You can also mix and match different formats and styles within a given directory, although again, this isn't recommended. As a good rule of thumb for any computational work, you should be deliberate and consistent in how you name things.

# Barcode thresholds

By the nature of linked read technologies, there will (almost always) be more DNA fragments than unique barcodes for them. As a result, it's common for barcodes to reappear in sequences. Rather than incorrectly assume that all sequences/alignments with the same barcode originated from the same orignal DNA molecule, linked-read aware programs include a threshold parameter to determine a "cutoff" distance between alignments with the same barcode. This parameter can be interpreted as "if a barcode appears more than X base pairs away from the same barcode (on the same contig), then we'll consider them as originating from different molecules." If this threshold is lower, then you are being more strict and indicating that alignments sharing barcodes must be closer together to be considered originating from the same DNA molecule. Conversely, a higher threshold indicates you are being more lax and indicating barcodes can be further away from each other and still be considered originating from the same DNA molecule.
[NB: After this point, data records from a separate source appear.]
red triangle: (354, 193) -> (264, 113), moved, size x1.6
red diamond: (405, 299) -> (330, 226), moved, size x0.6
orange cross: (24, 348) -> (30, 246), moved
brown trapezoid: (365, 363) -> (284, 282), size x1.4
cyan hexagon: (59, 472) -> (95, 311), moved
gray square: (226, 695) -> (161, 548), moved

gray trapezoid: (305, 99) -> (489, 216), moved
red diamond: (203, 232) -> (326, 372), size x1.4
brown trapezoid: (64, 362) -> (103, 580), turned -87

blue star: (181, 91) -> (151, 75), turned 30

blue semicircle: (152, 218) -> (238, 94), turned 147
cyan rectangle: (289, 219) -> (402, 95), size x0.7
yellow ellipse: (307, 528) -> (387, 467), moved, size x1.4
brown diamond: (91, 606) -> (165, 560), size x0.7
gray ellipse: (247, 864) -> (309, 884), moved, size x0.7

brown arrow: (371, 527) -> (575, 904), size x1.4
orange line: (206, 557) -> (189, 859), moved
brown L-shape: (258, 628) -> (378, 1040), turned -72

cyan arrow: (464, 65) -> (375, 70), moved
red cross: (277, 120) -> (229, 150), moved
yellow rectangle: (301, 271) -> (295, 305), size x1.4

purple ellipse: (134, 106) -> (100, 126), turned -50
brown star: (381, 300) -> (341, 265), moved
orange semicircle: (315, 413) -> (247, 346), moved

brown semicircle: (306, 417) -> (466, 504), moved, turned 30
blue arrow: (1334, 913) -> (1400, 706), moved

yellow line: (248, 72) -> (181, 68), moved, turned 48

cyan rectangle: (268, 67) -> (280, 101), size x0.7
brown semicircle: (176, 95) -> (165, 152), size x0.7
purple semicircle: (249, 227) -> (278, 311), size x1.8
A threshold of 50kb-150kb is considered a decent balance, but you should choose larger/smaller values if you have evidence to support them.

Molecule origin is determined by the distance between alignments with the same barcode relative to the specified threshold

Alignment distance	Inferred origin
less than threshold	same molecule
greater than threshold	different molecules

Potential SV detection obstruction

This kind of deconvolving method relies on alignment distances, which may worsen performance in finding structural variants larger than this threshold. For example, two reads originating from the same DNA molecule may have aligned quite far from each other due to mapping along the breakpoint of a very large inversion. If the inversion spans 3Mb, a barcode threshold of 100kb will likely incorrectly deconvolve the two reads and assume they shared a barcode by chance, which would hurt SV detection performance.